Appearance in the group of related chansonniers:

*Laborde ff. 137v-138 »La grant paine que yo sento« 3v  PDF · Facsimile

Other musical sources:

*Amiens 162 D f. 1 »Le grant pena que io sento« 3v PDF
*Cop 1848 p. 403 »La grand pena que yo sento« 3v PDF
*Cop 1848 p. 411 »La grant pena que yo sento« 3v PDF
*Sankt Gallen 462 p. 102 »La grant pena che io sento« 4v PDF · Facsimile

Citations, Fallows 1999, pp. 530.

Edition: Goldberg 1997 p. 512 (Laborde).

Text: One stanza of four lines in corrupt French-Italian:

La grant paine que yo sento,
my tormenta nocte et dy.
O de morir son contento
pour la vostre seignoria.

The great pain, which I feel,
torments me night and day.
O, I am content to die
for your sovereignty.

Evaluation of the source:

A late addition to the bound Laborde chansonnier; entered by Hand E after c. 1480; a faultless copy of an exemplar containing among other pieces the small song motet »Dulcis amica dei« 3v (ff. 139v-140, the next song entered by HandE), which in later sources are attributed to Prioris.

Comments on text and music:

A very simple setting of an Italian song.
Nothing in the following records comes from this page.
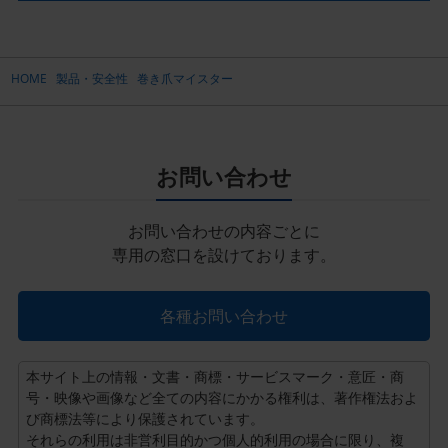
HOME
製品・安全性
巻き爪マイスター
お問い合わせ
お問い合わせの内容ごとに
専用の窓口を設けております。
各種お問い合わせ
本サイト上の情報・文書・商標・サービスマーク・意匠・商
号・映像や画像など全ての内容にかかる権利は、著作権法およ
び商標法等により保護されています。
それらの利用は非営利目的かつ個人的利用の場合に限り、複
The tune in the upper voices is followed strictly in parallel sixths by the tenor except for the first and last sonorities, and both voices keep their ranges within a fifth. Only two note values are used, a short and a long, and the only adornment is the traditional suspension and figuration at the final cadence. Accordingly, the formal layout is simple: A B CA’(4+4 syllables) B’. The contratenor accompanies in alternating thirds and fifths below the tenor, again except for the first and last sonorities which are unison and octave.
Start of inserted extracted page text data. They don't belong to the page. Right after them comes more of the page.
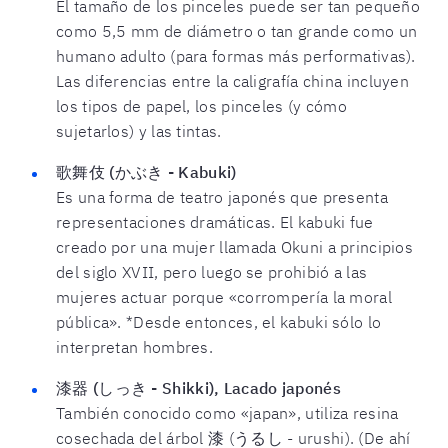
El tamaño de los pinceles puede ser tan pequeño
como 5,5 mm de diámetro o tan grande como un
humano adulto (para formas más performativas).
Las diferencias entre la caligrafía china incluyen
los tipos de papel, los pinceles (y cómo
sujetarlos) y las tintas.
歌舞伎 (かぶき - Kabuki)
Es una forma de teatro japonés que presenta
representaciones dramáticas. El kabuki fue
creado por una mujer llamada Okuni a principios
del siglo XVII, pero luego se prohibió a las
mujeres actuar porque «corrompería la moral
pública». *Desde entonces, el kabuki sólo lo
interpretan hombres.
漆器 (しっき - Shikki), Lacado japonés
También conocido como «japan», utiliza resina
cosechada del árbol 漆 (うるし - urushi). (De ahí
This could easily be simple improvised polyphony, notated after an improvised performance or from memory. It would fit perfectly into square chant notation, which much simple polyphony uses, with the shorter note values in rhombic shape and many fermatas. The francophone rendition of the Italian poem could be a sign of oral transmission too. Furthermore, the later versions of the song exhibit many differences in details, which underscore the absence of a stable written tradition. See further the discussion of the song in the Amiens MS

The Italian song may have been a courtly love song, but in the French tradition, which is the only one preserved, it probably was regarded as a lauda, as a song to the Virgin Maria. It is remarkable that it in three sources (Laborde, Amiens 162 D and Copenhagen 1848) has been copied in close proximity to Prioris’ popular Latin song »Dulcis amica dei«.